Star TV'nin hiç istemediği bir patrona satılması nedeniyle oldukça iyi şartlarda çalıştığı işini kaybetmenin verdiği karamsarlığı, bütün
ülkeye yaymış.
Çizdiği tabloya göre herkes mutsuz, ülke bitmiş, kimsenin yüzü gülmüyor, kimsenin ağzını
bıçak açmıyor …
Cımbızladığı örneklerle vahim bir durum içinde bulunan, bitmiş mahvolmuş bir ülke tablosu çizdikten sonra, geliyo çözüm noktasına:
“Ne
Anayasa Mahkemesi çözebilir bu işi, ne savcı, ne polis, ne de bana göre işlevini yitirmiş olan
Meclis...”
İyi o zaman tüm şartlar oluşmuş, yasal organlar da durumu çözemez hale gelmiş. O halde tek yol kalıyor: DARBE
Yılmaz Özdil d-a-r-b-e harflerini yan yana sıralı şekilde kullanmamış tabi. Ama akıllara attığı kılçık bu. Söylememiş söyletmiş.

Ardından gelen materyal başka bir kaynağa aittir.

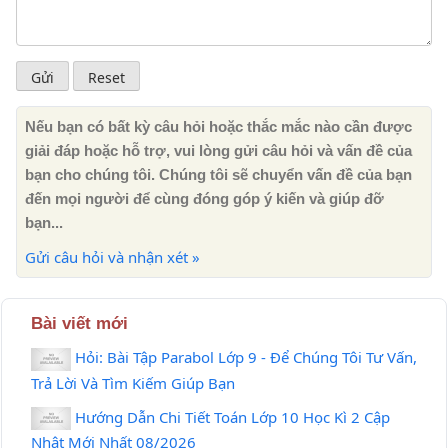
Nếu bạn có bất kỳ câu hỏi hoặc thắc mắc nào cần được
giải đáp hoặc hỗ trợ, vui lòng gửi câu hỏi và vấn đề của
bạn cho chúng tôi. Chúng tôi sẽ chuyển vấn đề của bạn
đến mọi người để cùng đóng góp ý kiến ​​và giúp đỡ
bạn...
Gửi câu hỏi và nhận xét »
Bài viết mới
Hỏi: Bài Tập Parabol Lớp 9 - Để Chúng Tôi Tư Vấn,
Trả Lời Và Tìm Kiếm Giúp Bạn
Hướng Dẫn Chi Tiết Toán Lớp 10 Học Kì 2 Cập
Nhật Mới Nhất 08/2026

Aslında öteden beri Yılmaz Özdil'le
CHP politikaları arasında benzerlik var. Yılmaz Özdil'in Baykal'ın dürüstlüğüyle ilgili yazdığı yazılar, CHP tarafından çoğaltılıp
broşür halinde dağıtılmıştı.
CHP'li
Esfender Korkmaz, geçen hafta Meclis'te benzer sözler sarfetmiş, vahamet tablosu çizdikten sonra
darbe teorisine geçmişti. TEK YOL KALDI TEORİSİ'ne yani.
Ergenekon Operasyonunu Köstekleme Partisi, pardon
Demokrat Parti Lideri
Hüsamettin Cindoruk da
sokak olaylarını saydıktan sonra “yakın tarihi bilen biri olarak söylüyorum 80 ihtilali böyle oldu” dedi.

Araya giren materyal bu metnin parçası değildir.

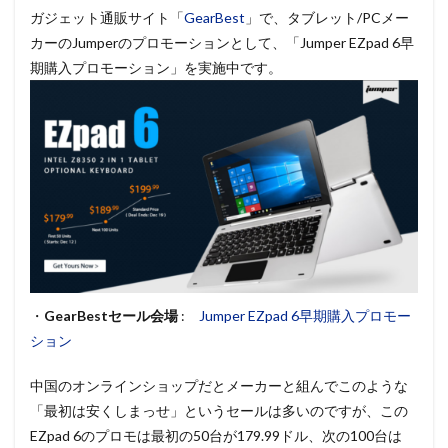
ガジェット通販サイト「
GearBest
」で、タブレット/PCメー
カーのJumperのプロモーションとして、「Jumper EZpad 6早
期購入プロモーション」を実施中です。
・
GearBestセール会場
:
Jumper EZpad 6早期購入プロモー
ション
中国のオンラインショップだとメーカーと組んでこのような
「最初は安くしまっせ」というセールは多いのですが、この
EZpad 6のプロモは最初の50台が179.99ドル、次の100台は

İşaret fişekleri çakar da Yılmaz Özdil boş durur mu? Özdil, topu hemen kapıp
amiral gemisinden sahaya sürdü.
Aslında bu “TEK YOL KALDI LOBİSİ” ikiye ayrılıyor.
İlk ayak direkt enforme edilen gazeteciler. Bunlardan bazıları şuan Ergenekon'dan içeride. Bazıları halen yazmaya devam ediyor. Bunlar nasıl
kalem oynatmaları konusunda sürekli temas içinde olunanlar.
İkinci ayak ise; kendinden motorlu olanlar. Süreci iyi
analiz eder, ipuçlarını iyi okur ve ne zaman ne yazmaları gerektiğini durumdan vazife çıkararak bilirler. Bunlar daha ideolojik olanlardan oluşur.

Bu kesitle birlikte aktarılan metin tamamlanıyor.